Meetup summary

2025-09-05 - Linear algebra basics - part 3 (diagonalization)

Recommended reading:

The following videos will give you a good intuition/understanding about the intention behind a change of basis and eigendecomposition. We only briefly touched on the change-of-basis interpretation of matrix multiplication in the last session, so this is a good refresher and backs it with nice visualizations.

• 3b1b video on change of basis
• 3b1b video on eigendecomposition

Agenda:

This will be the last session on linear algebra basics (assuming we get through everything). The general theme is diagonalization and eigendecomposition. This is a very useful and widely applicable operation that helps with all of the following (not exhaustive):

• Gain insight into the “core” impact of effect of left-multiplication by a given matrix.
• Quantify numerical stability of multiplication by a given matrix or its inverse
• Distinguish saddle points from local optima for high-dimensional differentiable functions.
• Directly compute fixpoints of (finite) Markov chains.
• Compute arbitrary complex functions of matrices (given an appropriate series expansion).
• Analyze various optimization routines through the lens of linear algebra to understand what’s happening at a deeper level.

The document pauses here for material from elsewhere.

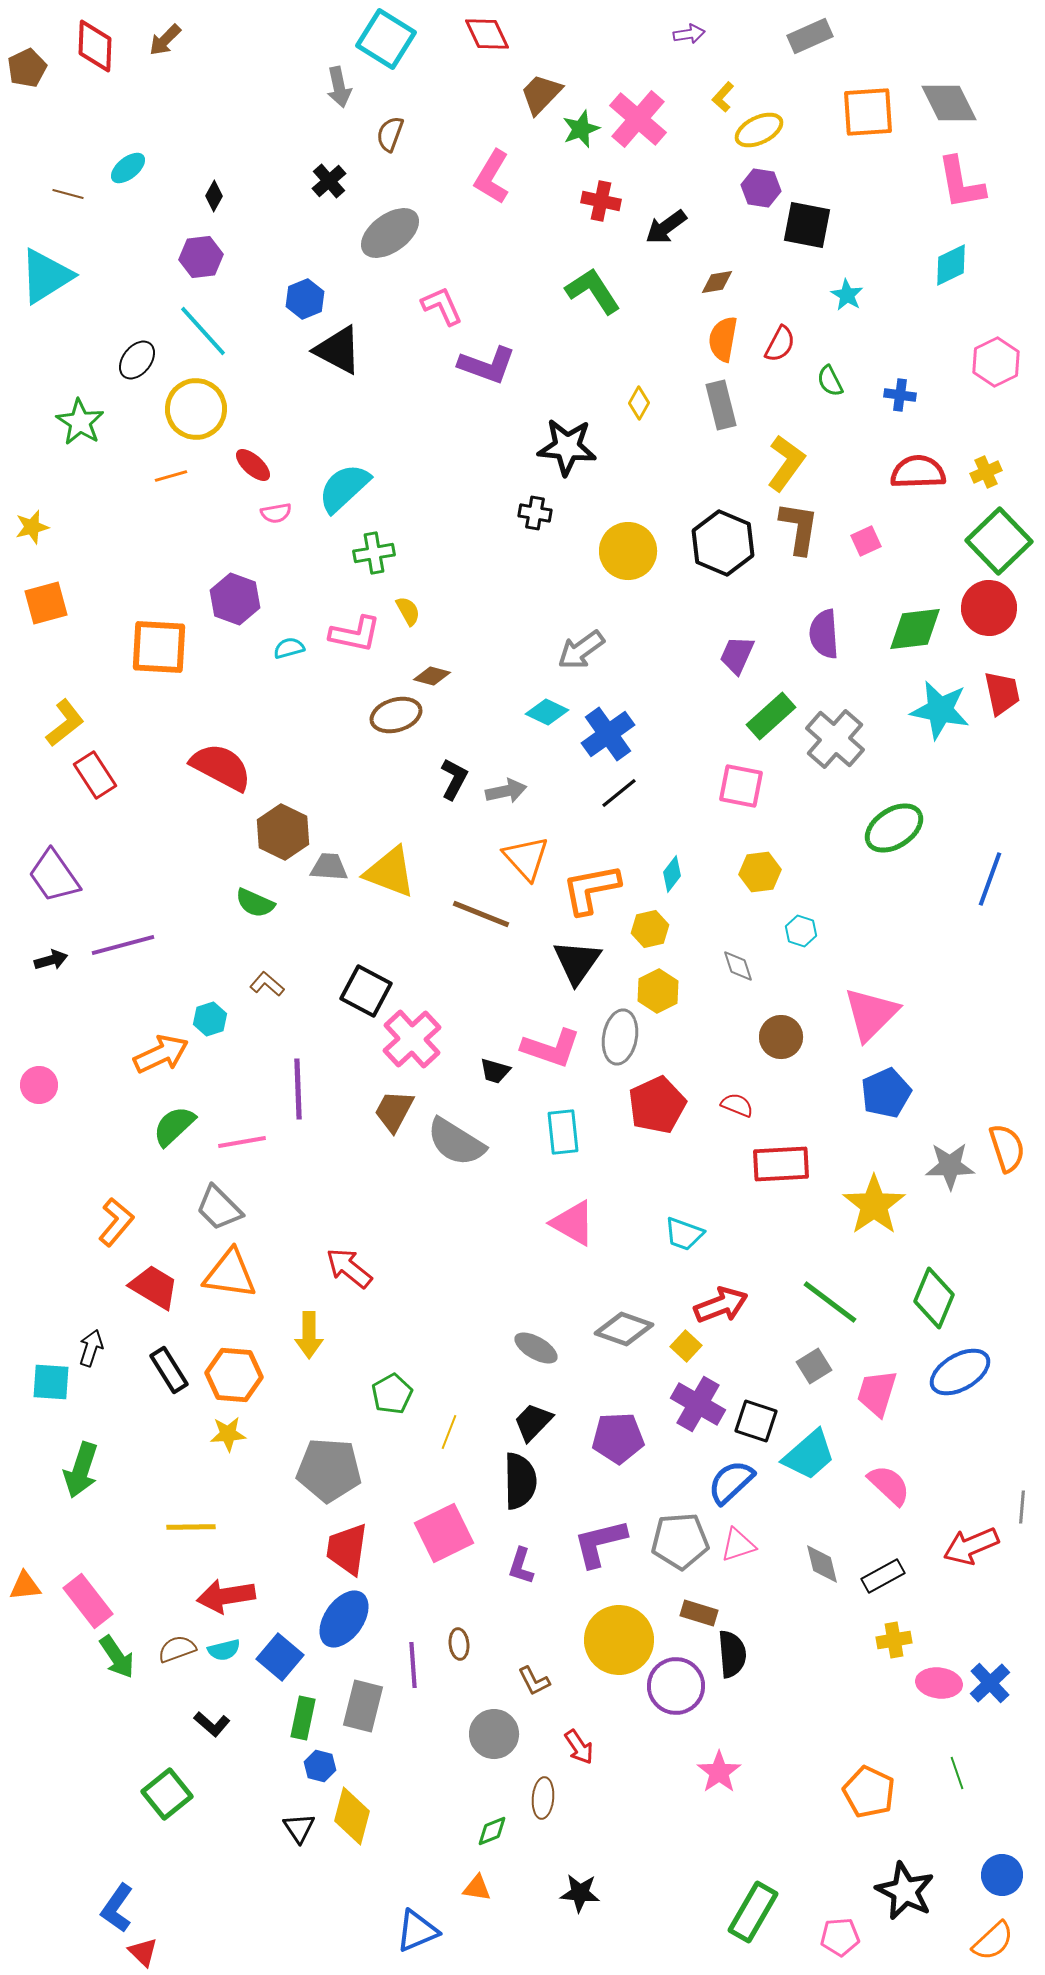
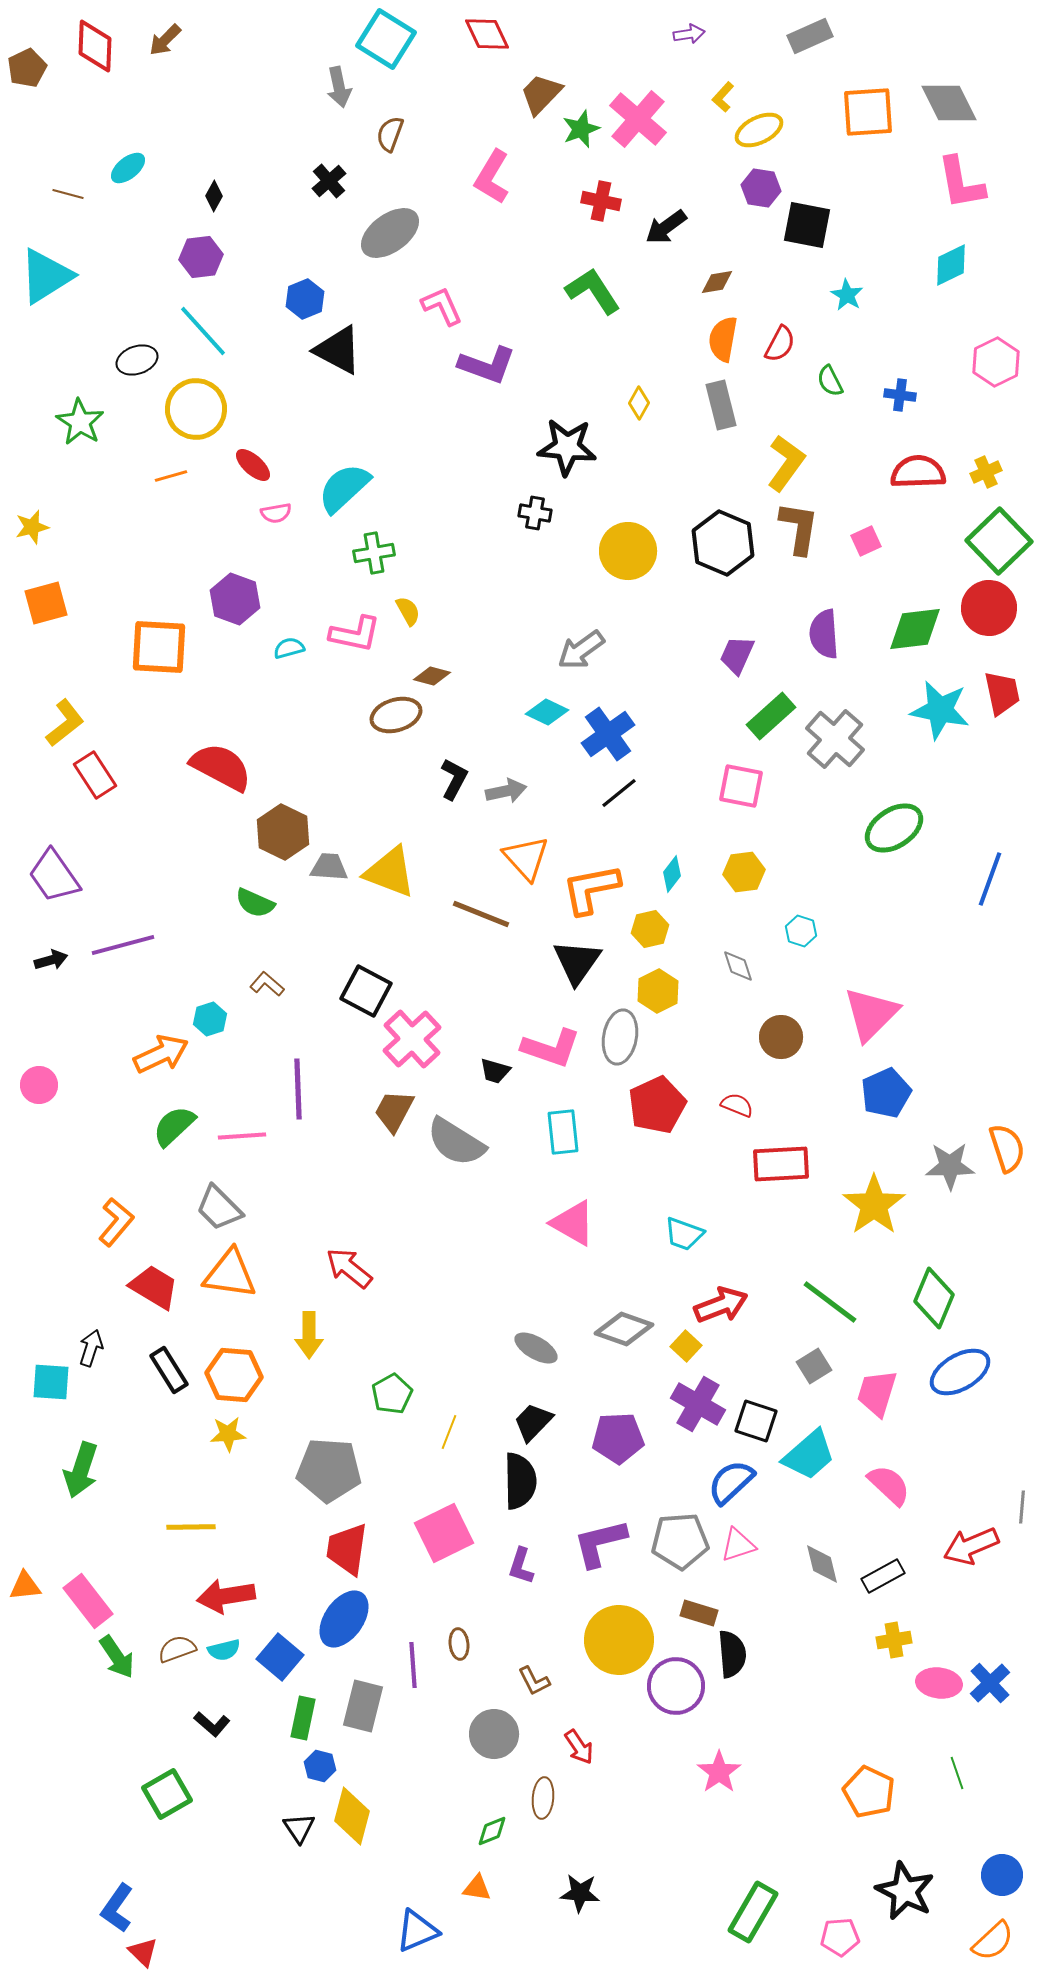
black ellipse at (137, 360): rotated 33 degrees clockwise
yellow hexagon at (760, 872): moved 16 px left
pink line at (242, 1142): moved 6 px up; rotated 6 degrees clockwise
green square at (167, 1794): rotated 9 degrees clockwise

Note that we will not cover the above use cases above (but might touch on some of them). Instead, we will directly cover the following:

• Eigendecomposition:
  • The eigenvector/eigenvalue conditions
  • How to compute them
  • Eigenvector renormalization
• Linear forms
• Quadratic forms
• Symmetric/Hermitian matrices:
  • Review of definitions
  • Canonicalization of quadratic forms
  • As a special case of eigendecomposition
• Spectral theorem (just the most salient results and their derivations):
  • The eigenvalues of a Hermitian are real.
  • Eigenvectors of distinct eigenvalues are orthogonal.
  • A Hermitian matrix can always be decomposed into a full basis of mutually-orthogonal eigenvectors (even with algebraic multiplicity).
• Positive (negative) (semi)definite matrices:
  • Quadratic form definition
  • Eigenvalue definition
  • Equivalence between the above
  • Why is this useful?

Notes

We got through the agende through the basic spectral theorem statement and proved some special properties of Hermitian matrices, but did not prove why a full eigenbasis necessarily exists. We also discussed quadratic forms and positive definiteness but did not get into the eigenvalue definition or show why this is equivalent. We’re putting the linear algebra path on pause due to low turnout/interest and will resume next time to pick up where we left off on probability. (We now have much—but not all—of what we need to get into random vectors now.)